PROBLEM TO WORK ON:
Retype the data below without altering anything.

RECORDS SUPPLIED:
<<<<
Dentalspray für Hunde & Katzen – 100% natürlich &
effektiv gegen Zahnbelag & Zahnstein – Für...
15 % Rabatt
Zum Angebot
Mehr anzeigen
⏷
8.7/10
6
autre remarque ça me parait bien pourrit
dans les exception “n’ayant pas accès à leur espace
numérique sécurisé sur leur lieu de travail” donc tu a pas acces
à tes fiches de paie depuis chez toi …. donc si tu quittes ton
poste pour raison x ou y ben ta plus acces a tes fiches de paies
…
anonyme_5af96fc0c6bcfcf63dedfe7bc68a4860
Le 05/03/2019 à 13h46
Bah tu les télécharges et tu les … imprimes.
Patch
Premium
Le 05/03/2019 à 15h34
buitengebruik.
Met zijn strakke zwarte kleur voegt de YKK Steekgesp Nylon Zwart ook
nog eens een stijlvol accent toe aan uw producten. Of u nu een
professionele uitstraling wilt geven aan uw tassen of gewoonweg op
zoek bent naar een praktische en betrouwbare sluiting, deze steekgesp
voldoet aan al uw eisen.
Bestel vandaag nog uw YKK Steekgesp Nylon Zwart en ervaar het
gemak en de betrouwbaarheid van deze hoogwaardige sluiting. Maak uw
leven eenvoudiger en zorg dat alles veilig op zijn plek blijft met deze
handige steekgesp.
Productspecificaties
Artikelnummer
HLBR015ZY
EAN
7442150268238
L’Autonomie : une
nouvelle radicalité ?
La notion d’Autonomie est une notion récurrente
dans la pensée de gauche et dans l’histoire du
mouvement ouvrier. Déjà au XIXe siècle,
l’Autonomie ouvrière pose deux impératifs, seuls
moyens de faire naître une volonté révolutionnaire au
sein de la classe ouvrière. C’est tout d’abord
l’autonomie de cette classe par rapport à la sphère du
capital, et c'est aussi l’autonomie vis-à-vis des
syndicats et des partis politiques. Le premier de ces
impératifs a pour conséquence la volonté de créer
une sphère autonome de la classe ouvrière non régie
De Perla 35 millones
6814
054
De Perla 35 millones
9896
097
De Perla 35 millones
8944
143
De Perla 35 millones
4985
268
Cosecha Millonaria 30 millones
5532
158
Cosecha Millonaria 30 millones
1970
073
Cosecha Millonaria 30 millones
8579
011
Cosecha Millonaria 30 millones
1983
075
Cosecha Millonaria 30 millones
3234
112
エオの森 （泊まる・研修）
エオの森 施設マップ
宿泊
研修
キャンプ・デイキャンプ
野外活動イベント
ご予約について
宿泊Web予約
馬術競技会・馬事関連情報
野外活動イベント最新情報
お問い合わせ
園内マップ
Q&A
>>>>
RESULT OF THIS EXERCISE:
Dentalspray für Hunde & Katzen – 100% natürlich &
effektiv gegen Zahnbelag & Zahnstein – Für...
15 % Rabatt
Zum Angebot
Mehr anzeigen
⏷
8.7/10
6
autre remarque ça me parait bien pourrit
dans les exception “n’ayant pas accès à leur espace
numérique sécurisé sur leur lieu de travail” donc tu a pas acces
à tes fiches de paie depuis chez toi …. donc si tu quittes ton
poste pour raison x ou y ben ta plus acces a tes fiches de paies
…
anonyme_5af96fc0c6bcfcf63dedfe7bc68a4860
Le 05/03/2019 à 13h46
Bah tu les télécharges et tu les … imprimes.
Patch
Premium
Le 05/03/2019 à 15h34
buitengebruik.
Met zijn strakke zwarte kleur voegt de YKK Steekgesp Nylon Zwart ook
nog eens een stijlvol accent toe aan uw producten. Of u nu een
professionele uitstraling wilt geven aan uw tassen of gewoonweg op
zoek bent naar een praktische en betrouwbare sluiting, deze steekgesp
voldoet aan al uw eisen.
Bestel vandaag nog uw YKK Steekgesp Nylon Zwart en ervaar het
gemak en de betrouwbaarheid van deze hoogwaardige sluiting. Maak uw
leven eenvoudiger en zorg dat alles veilig op zijn plek blijft met deze
handige steekgesp.
Productspecificaties
Artikelnummer
HLBR015ZY
EAN
7442150268238
L’Autonomie : une
nouvelle radicalité ?
La notion d’Autonomie est une notion récurrente
dans la pensée de gauche et dans l’histoire du
mouvement ouvrier. Déjà au XIXe siècle,
l’Autonomie ouvrière pose deux impératifs, seuls
moyens de faire naître une volonté révolutionnaire au
sein de la classe ouvrière. C’est tout d’abord
l’autonomie de cette classe par rapport à la sphère du
capital, et c'est aussi l’autonomie vis-à-vis des
syndicats et des partis politiques. Le premier de ces
impératifs a pour conséquence la volonté de créer
une sphère autonome de la classe ouvrière non régie
De Perla 35 millones
6814
054
De Perla 35 millones
9896
097
De Perla 35 millones
8944
143
De Perla 35 millones
4985
268
Cosecha Millonaria 30 millones
5532
158
Cosecha Millonaria 30 millones
1970
073
Cosecha Millonaria 30 millones
8579
011
Cosecha Millonaria 30 millones
1983
075
Cosecha Millonaria 30 millones
3234
112
エオの森 （泊まる・研修）
エオの森 施設マップ
宿泊
研修
キャンプ・デイキャンプ
野外活動イベント
ご予約について
宿泊Web予約
馬術競技会・馬事関連情報
野外活動イベント最新情報
お問い合わせ
園内マップ
Q&A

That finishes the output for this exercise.